Front panel labeling

Thread Starter

Neil Groves

Joined Sep 14, 2011
125
I have thought about this and am all out of idea's, I have adopted the photoshop method to produce my front panel layout which someone suggested last time I asked about this topic and it works very well, however I am stumped when it comes to providing the calibration marks for the front panel rotary controls, how do I get the Cal marks in the right place prior to actually glueing the template design to the panel so that the start of the rotation lines up with the start mark.....sorry not very good at describing this :)

Neil.
 

MaxHeadRoom

Joined Jul 18, 2013
30,655
I have only used Photoshop in a limited way but not sure if there is a way to set degree's exactly?
I usually use a CAD program which is very precise.
Also to make a front panel, reverse engraved Lamacoid gives many options including various colours.
Max.
 

GopherT

Joined Nov 23, 2012
8,009
If you are creative, you may be able to use Excel with a radar graph or similar radial co-ordinate system.

Once drawn, you can past it into the rest of your front panel image.
 

ErnieM

Joined Apr 24, 2011
8,415
I'm doing just this thing this weekend (a little home- OT for a work project) where I have some rotary switches to number the positions.

My solution is always to use an engineering tool such as AutoCAD so the workspace is in real inch increments and I can rotate objects by exact amounts. So rotary switches with 30 degree spacing get hash marks at 30 degrees. Temporary layout lines are also used as "snap to" markings so text can be placed in the same relative places on each stop.

While I'm blessed to have a copy of AutoCAD on hand I'm sure there is also some freebie open source program anyone can get and use for this.
 

atferrari

Joined Jan 6, 2004
5,011
For more than 15 years, up to now, always Corel Draw. There are tools allowing drawing circular masks, with degrees marks and text to suit.

What I am not sure is about the techniques to "fix" the printed thing to the panel.
 

ErnieM

Joined Apr 24, 2011
8,415
What I am not sure is about the techniques to "fix" the printed thing to the panel.
I just buy 8 1/2 by 11" label paper (full sheet one label) and place that down. It helps to first put a blank sheet down to get white-white (the paper is slightly transparent).

Then I cover it in a sheet of clear contact paper.

PAC-TEK makes some boxes with a sunken area that work very wekk with this method.
 

Wendy

Joined Mar 24, 2008
23,798
I do something similar to the above, but I use carpet tape, which is extremely sticky, then the printer (laser printer in my case). To protect the paper I then use clear shelf paper.

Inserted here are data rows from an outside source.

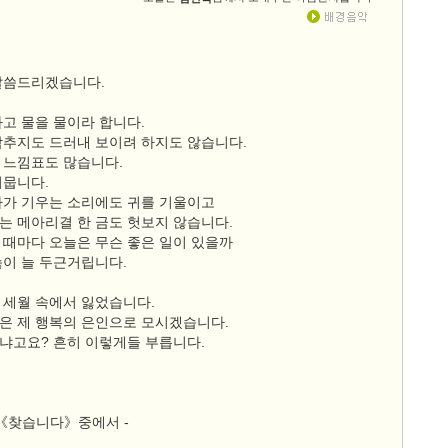
말씀드리겠습니다.
하고 물을 물이라 합니다.
감추지도 드러내 보이려 하지도 않습니다.
 느낌표도 많습니다.
머뭅니다.
나가 기우는 소리에도 귀를 기울이고
는 메아리결 한 금도 헛보지 않습니다.
 때마다 오늘은 무슨 좋은 일이 있을까
슴이 늘 두근거립니다.
 세월 속에서 잃었습니다.
은 제 행복의 은인으로 모시겠습니다.
냐고요? 흔히 이렇게들 부릅니다.
시《찾습니다》중에서 -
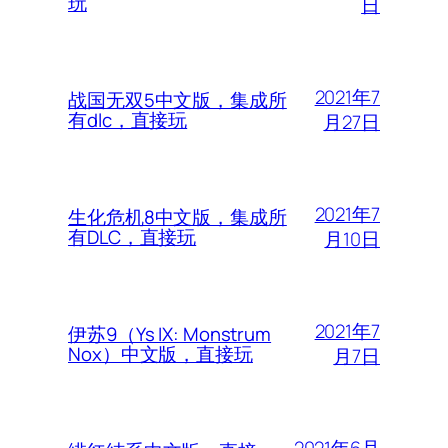
玩
日
2021年7
战国无双5中文版，集成所
有dlc，直接玩
月27日
2021年7
生化危机8中文版，集成所
有DLC，直接玩
月10日
2021年7
伊苏9（Ys IX: Monstrum
Nox）中文版，直接玩
月7日
2021年6月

For text I just a labeler, they truly are a God send for hobbyists.
 

strantor

Joined Oct 3, 2010
6,875
Once upon a time, I removed an OEM pot label with 320 degree hash marks and numbers, scanned it, and returned it. Since then I have had that digital copy; I changed it up a bit to avoid any copyright infringement that might apply. I used it several times, and I would share it with you know, except I recently lost that HDD. Actually, I think I may have shared that file before on this site, not sure. If you search you may find it or something like it.
 

THE_RB

Joined Feb 11, 2008
5,438
Characterise your pots by testing. A lot of them these days rotate X degrees, but the actual resistive element is quite a bit less than X degrees, with largish dead zones at the end limits.